COMMUNITY HEALTH EXAM 2 2023-2025 QUESTIONS AND ANSWERS// GRADED A+

COMMUNITY HEALTH EXAM 2 2023-2025 QUESTIONS AND ANSWERS// GRADED A+ COMMUNITY HEALTH EXAM 2 2023-2025 QUESTIONS AND ANSWERS// GRADED A+ COMMUNITY HEALTH EXAM 2 2023-2025 QUESTIONS AND ANSWERS// GRADED A+ COMMUNITY HEALTH EXAM 2 2023-2025 QUESTIONS AND A...

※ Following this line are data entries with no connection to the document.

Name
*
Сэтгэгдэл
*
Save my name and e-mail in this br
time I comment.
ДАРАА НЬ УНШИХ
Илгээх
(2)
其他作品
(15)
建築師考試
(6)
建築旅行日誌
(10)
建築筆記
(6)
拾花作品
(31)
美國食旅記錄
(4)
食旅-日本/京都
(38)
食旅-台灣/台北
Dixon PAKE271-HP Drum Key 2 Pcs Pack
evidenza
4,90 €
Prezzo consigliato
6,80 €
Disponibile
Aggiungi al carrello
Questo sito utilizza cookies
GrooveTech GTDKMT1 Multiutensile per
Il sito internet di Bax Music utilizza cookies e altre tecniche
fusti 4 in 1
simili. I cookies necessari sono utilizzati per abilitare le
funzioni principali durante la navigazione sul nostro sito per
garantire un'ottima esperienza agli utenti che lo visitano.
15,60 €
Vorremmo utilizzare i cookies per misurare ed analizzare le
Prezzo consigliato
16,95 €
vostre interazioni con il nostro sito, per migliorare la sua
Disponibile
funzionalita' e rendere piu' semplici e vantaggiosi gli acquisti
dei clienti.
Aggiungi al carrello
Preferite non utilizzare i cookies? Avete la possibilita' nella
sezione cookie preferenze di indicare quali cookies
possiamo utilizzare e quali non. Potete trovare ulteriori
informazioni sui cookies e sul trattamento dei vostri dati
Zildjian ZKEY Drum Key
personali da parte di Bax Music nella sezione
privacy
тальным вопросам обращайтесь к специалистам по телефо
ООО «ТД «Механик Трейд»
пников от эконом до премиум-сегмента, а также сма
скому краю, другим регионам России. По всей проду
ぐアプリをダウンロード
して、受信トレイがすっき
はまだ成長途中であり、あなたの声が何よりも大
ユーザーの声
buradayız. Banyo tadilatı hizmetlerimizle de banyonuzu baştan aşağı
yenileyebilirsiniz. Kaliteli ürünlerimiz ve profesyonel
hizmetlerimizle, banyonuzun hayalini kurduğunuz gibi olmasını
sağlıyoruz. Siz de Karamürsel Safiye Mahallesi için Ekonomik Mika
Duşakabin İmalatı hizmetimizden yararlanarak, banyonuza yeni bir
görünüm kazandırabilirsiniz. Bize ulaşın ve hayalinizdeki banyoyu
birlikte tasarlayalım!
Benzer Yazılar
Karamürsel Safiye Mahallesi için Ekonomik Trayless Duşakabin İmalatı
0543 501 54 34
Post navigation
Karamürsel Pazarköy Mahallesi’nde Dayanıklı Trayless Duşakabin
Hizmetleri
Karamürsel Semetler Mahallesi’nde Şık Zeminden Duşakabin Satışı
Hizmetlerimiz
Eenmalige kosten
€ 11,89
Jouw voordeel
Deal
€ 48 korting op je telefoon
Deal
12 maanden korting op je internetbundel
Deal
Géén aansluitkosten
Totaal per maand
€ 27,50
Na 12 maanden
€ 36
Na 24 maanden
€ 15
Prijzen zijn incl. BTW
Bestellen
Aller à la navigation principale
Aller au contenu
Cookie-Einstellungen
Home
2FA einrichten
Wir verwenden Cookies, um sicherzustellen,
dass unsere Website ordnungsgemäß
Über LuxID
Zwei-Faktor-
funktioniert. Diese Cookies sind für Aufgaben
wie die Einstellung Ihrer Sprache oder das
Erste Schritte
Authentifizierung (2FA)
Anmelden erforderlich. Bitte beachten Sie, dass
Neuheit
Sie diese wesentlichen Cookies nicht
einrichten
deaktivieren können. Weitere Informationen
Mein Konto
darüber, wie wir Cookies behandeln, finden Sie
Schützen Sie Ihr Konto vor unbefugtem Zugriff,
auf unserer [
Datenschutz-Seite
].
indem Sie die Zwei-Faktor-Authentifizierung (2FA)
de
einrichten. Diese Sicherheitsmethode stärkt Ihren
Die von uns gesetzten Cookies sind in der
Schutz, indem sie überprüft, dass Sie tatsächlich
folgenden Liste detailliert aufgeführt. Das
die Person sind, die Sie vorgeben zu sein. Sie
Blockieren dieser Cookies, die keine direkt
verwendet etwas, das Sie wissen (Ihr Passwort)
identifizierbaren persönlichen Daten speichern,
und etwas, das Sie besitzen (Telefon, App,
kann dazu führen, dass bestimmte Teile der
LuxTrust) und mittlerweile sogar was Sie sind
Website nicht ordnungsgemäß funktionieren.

COM 316 / COM316 EXAM 1 LATEST 2023-2024 GENDER AND COMMUNICATION QUESTIONS AND CORRECT ANSWERS

COM 316 / COM316 EXAM 1 LATEST 2023-2024 GENDER AND COMMUNICATION QUESTIONS AND CORRECT ANSWERS COM 316 / COM316 EXAM 1 LATEST 2023-2024 GENDER AND COMMUNICATION QUESTIONS AND CORRECT ANSWERS COM 316 / COM316 EXAM 1 LATEST 2023-2024 GENDER AND CO...

Subjects of Nursing - Chamberlain

Related quiz questions.

Earn money and help students with your study services

Test yourself and earn money with selfmade quizzes

• Study Documents
• Study Services
• Upload documents
• Create quizzes
• Support & Help
• Platform guidelines
• Report abuse
• Terms of use
• Privacy policy

Buy and sell summaries and other study documents for: University - Secondary Education - All study documents

Get the help of tutors: Tutoring - Proofreading & editing - Research - Assignments & homework - Translation - Other study problems

Learning support: Learning quiz questions - Create quiz questions - Ask a studybot question - Studybot answers

Upon registration you agree to our privacy statement and terms and conditions .

• € Euro (EUR)
• $ US Dollar (USD)
• Discount: - $   
• Total: $   

Deal: get 10% off when you purchase 3 or more items!

[inviter] gives you € 2.50 to purchase summaries.

At Knoowy you buy and sell the best studies documents directly from students. <br> Upload at least one item, please help other students and get € 2.50 credit.

Knoowy uses functional, analytical, and marketing cookies 🍪. See our privacy policy for more details.